2025-05-27 10:27 PM
Hello
for some specific usage I am evaluating possibilities of using CM33 with HCLK 250MHz for maximum code execution performance.
To do so I have crafted procedure in assembler and calculated the cycles using ARM reference manual. The code is doing only some data conversation from one data buffer into another one.
Then I place this code in SRAM1, enabling I-Cache, setting RCC and I try to measure code execution time.
Let’s say execution cycles calculated by hand is about 3000.
later work I am basing on the code generated by CubeMX and inject my bare metal stuff.
1) using DWT->CYCCNT I see no difference in execution from FLASH or SRAM1 - result is about 7900
2) using TIM6 started before my func and stopped after it thus TIM->CNT has time in 4ns intervals - formal cycles.
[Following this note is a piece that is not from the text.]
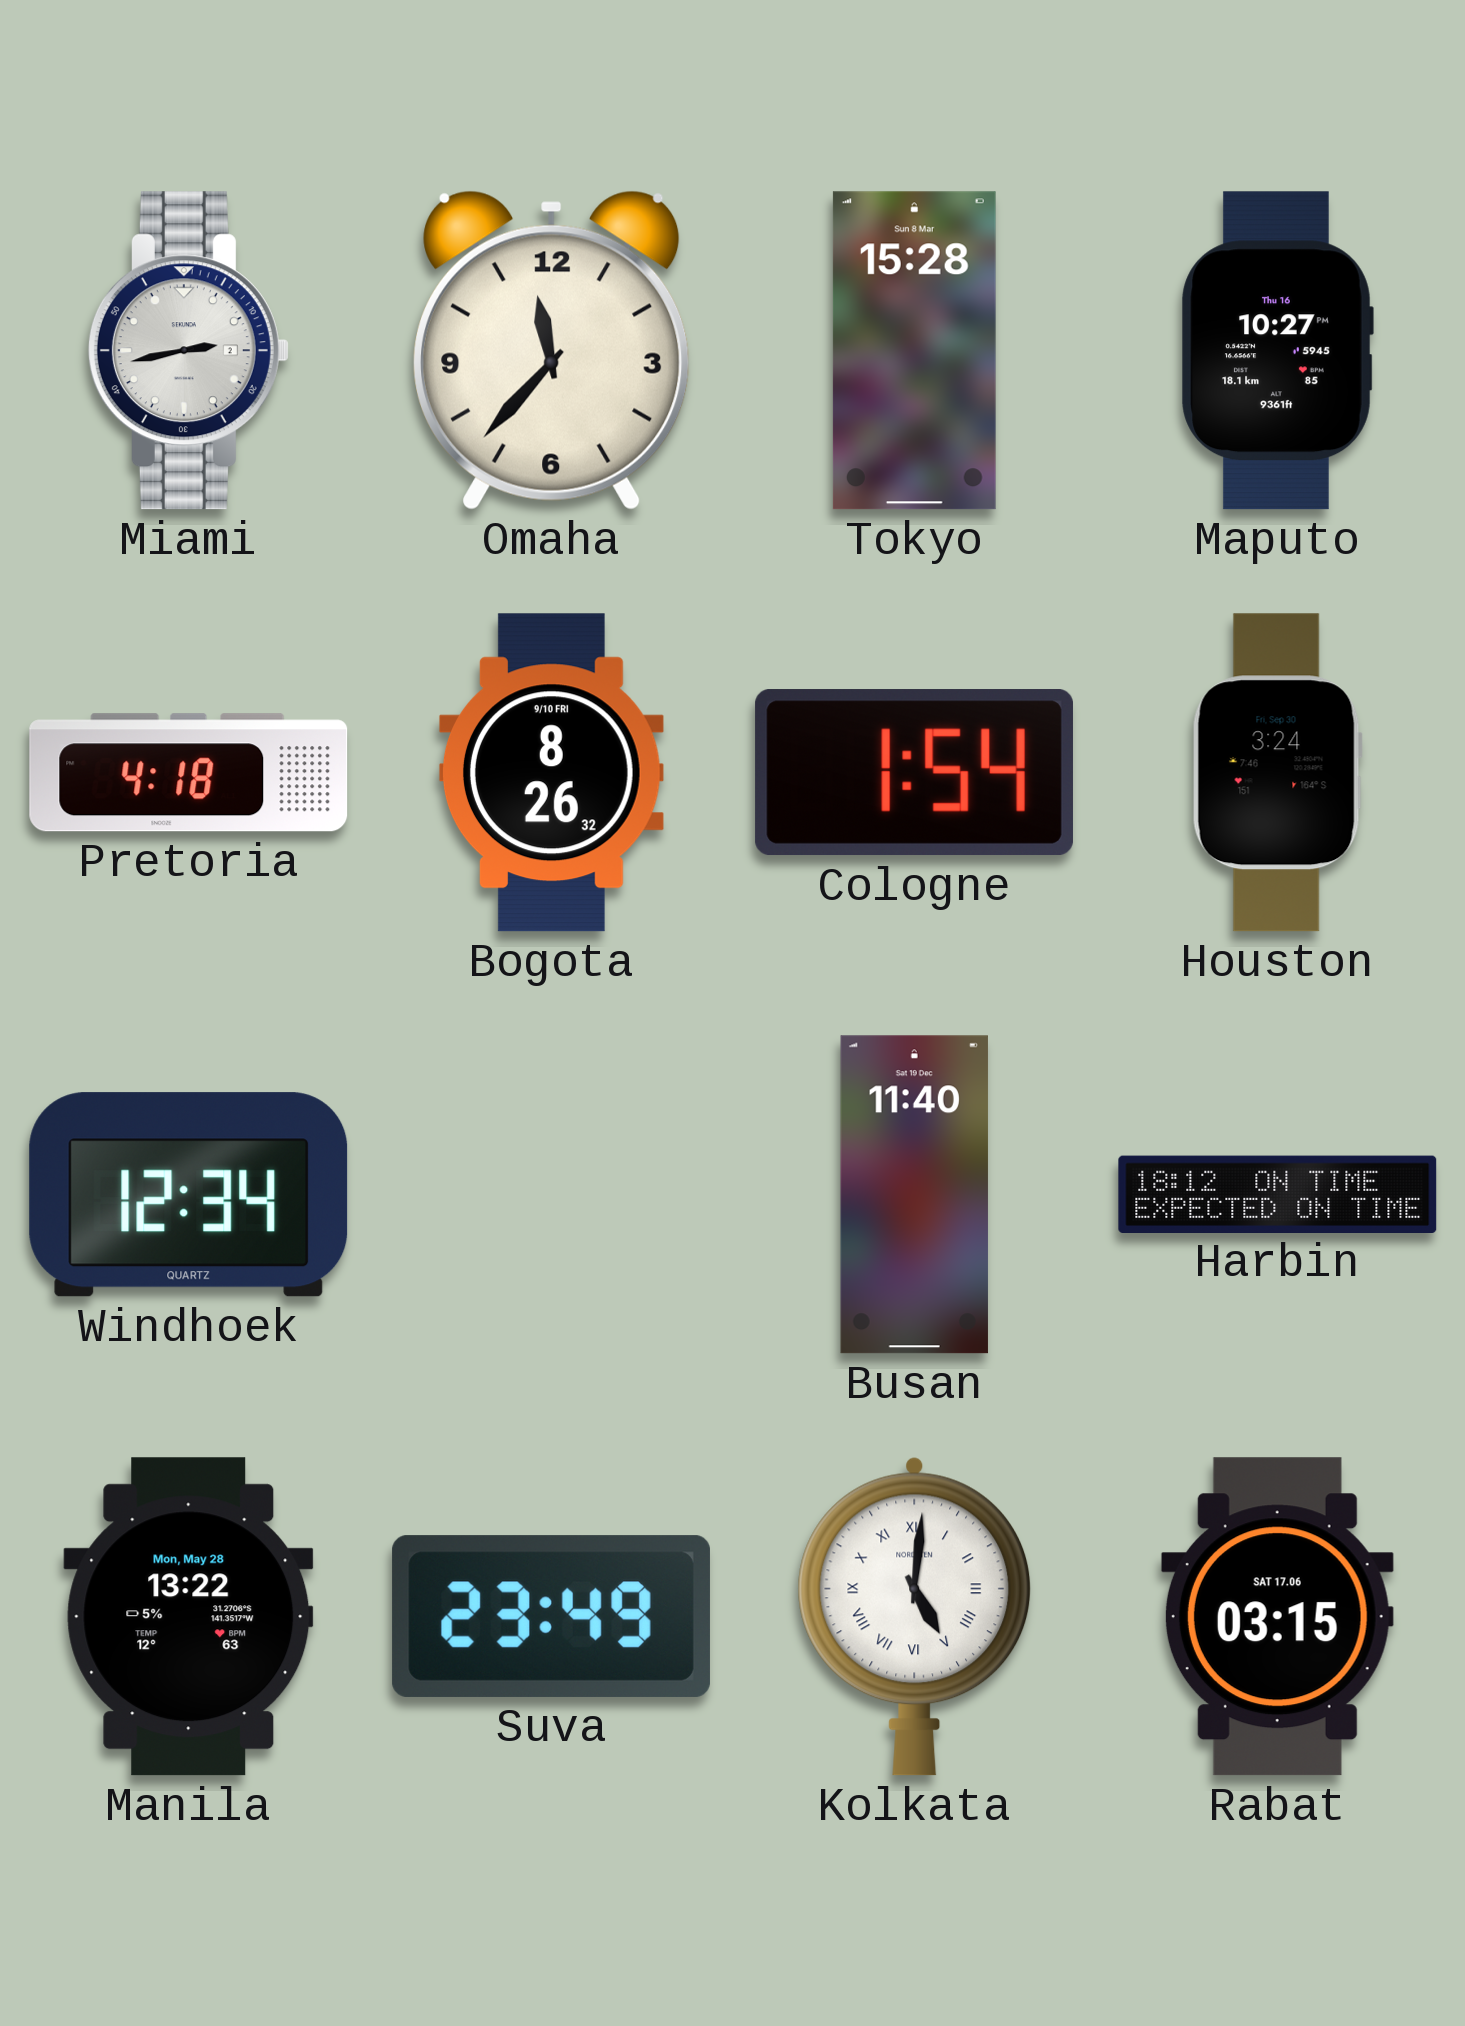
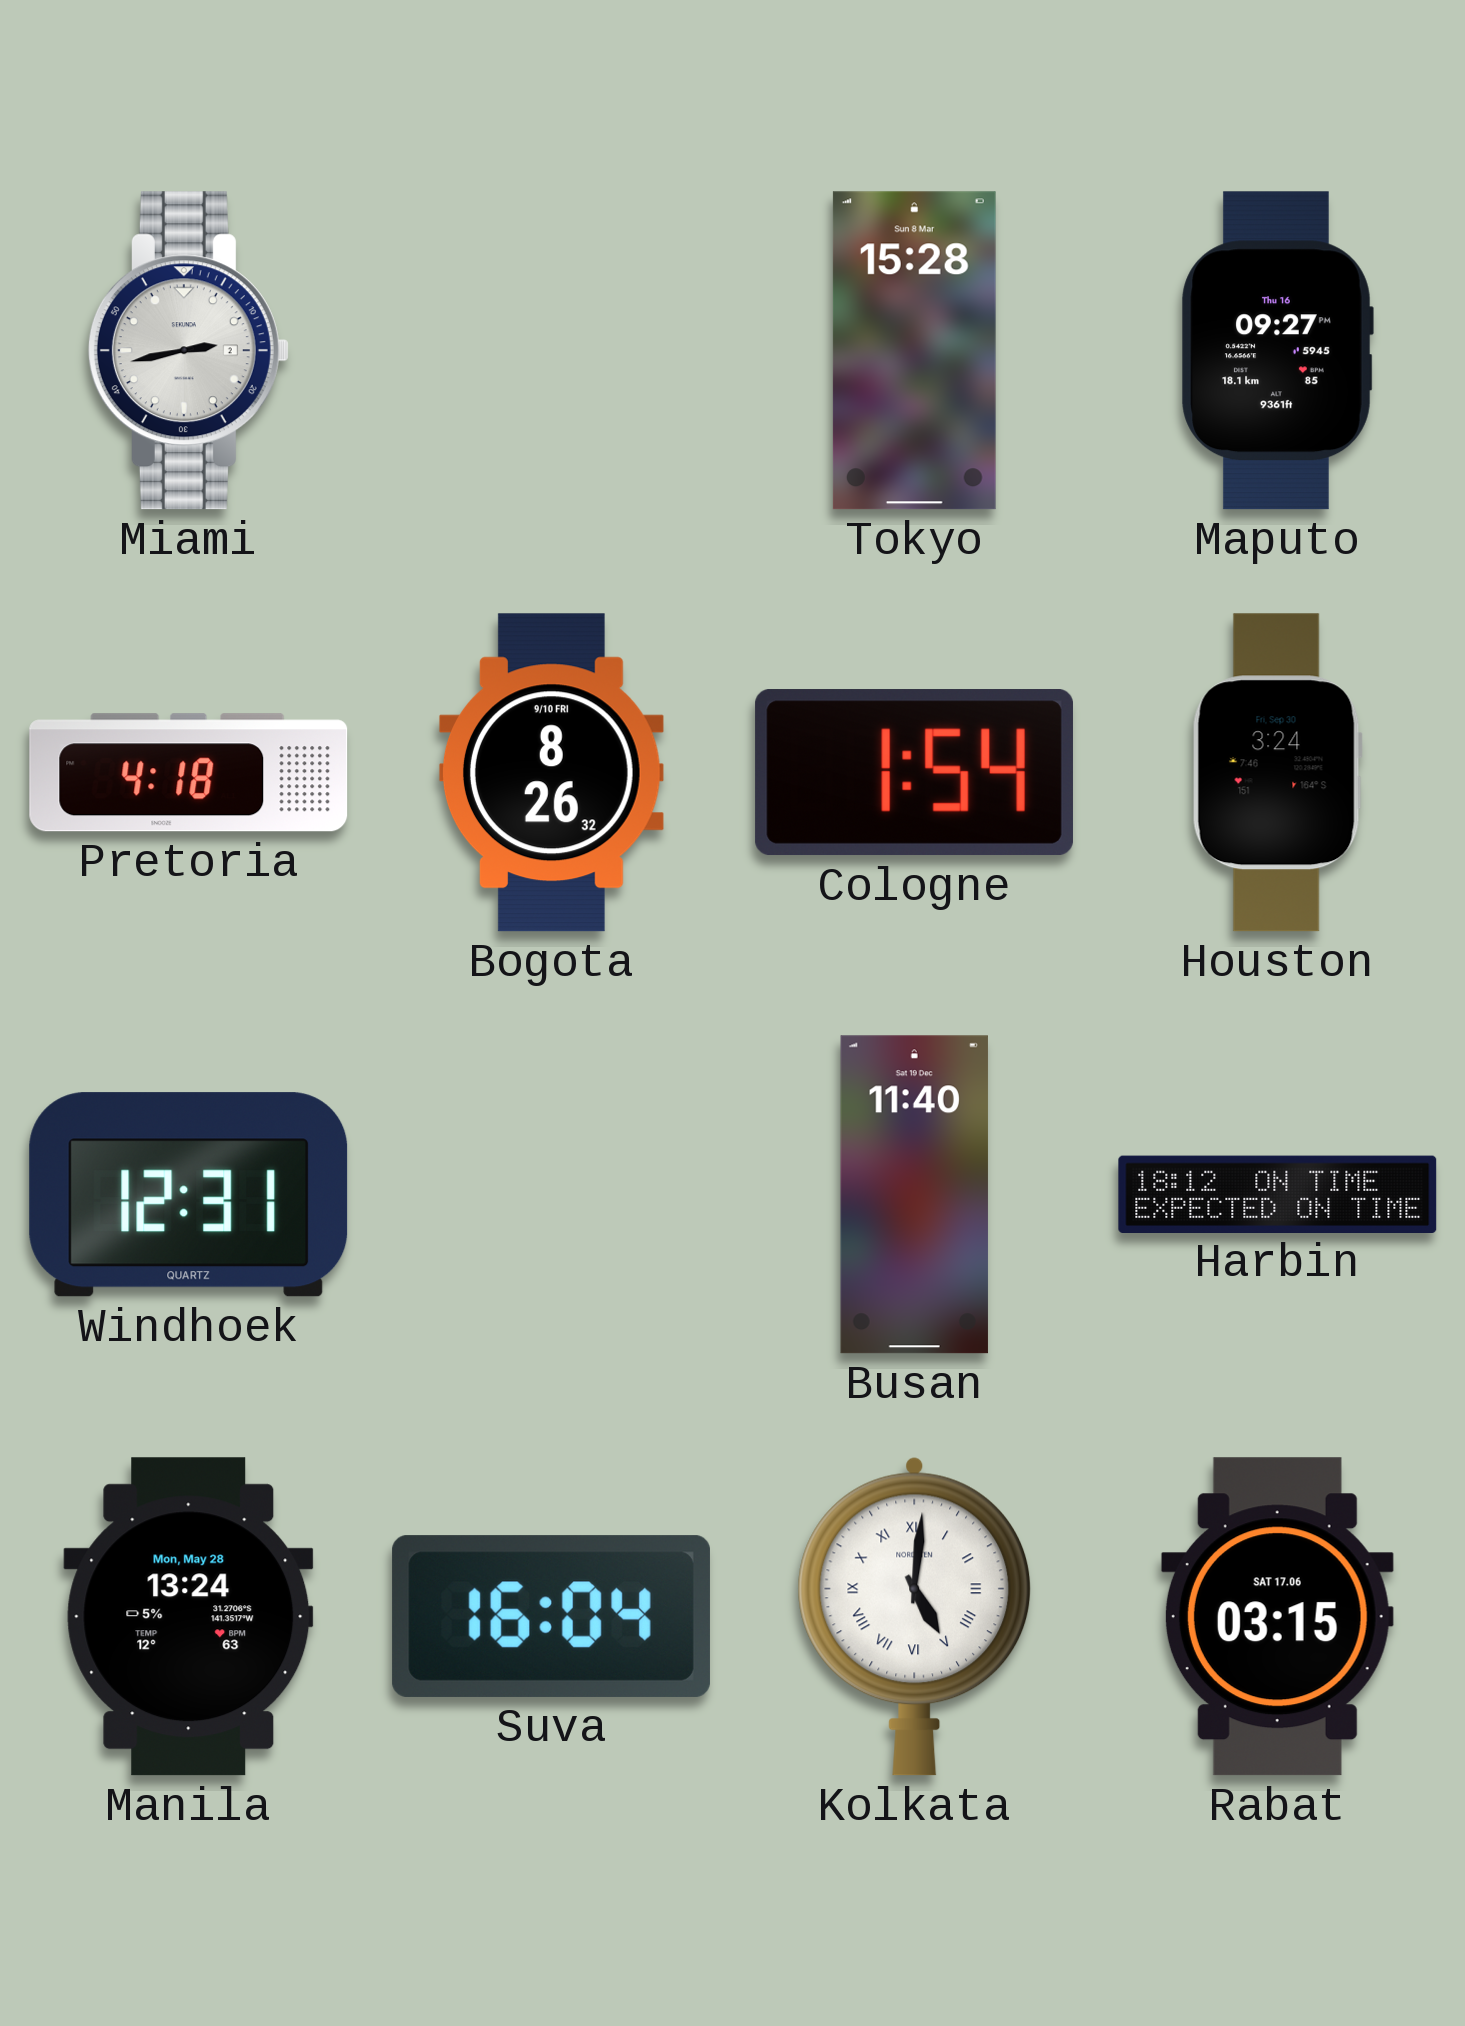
Omaha: 11:37 -> none
Maputo: 10:27 -> 09:27
Windhoek: 12:34 -> 12:31
Manila: 13:22 -> 13:24
Suva: 23:49 -> 16:04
Running from SRAM -same result.
Example of the „issue”
LDR r0, =label
During step debugging for this instruction the TIM6->CNT is incremented by 6 units.
Same for
TST r0, #1
6 units of CNT change thus 6 cycles. 6x slower than it should be executed.
My question is:
Is the STM32H5 value line prepared in the way that peripherals can but cpu core ca not work with 250MHz HCLK?
Or I am not initializing this CPU properly so with HCLK 250MHz I am achieving similar code performance as with G0 at 48MHz?
I feel I am missing something…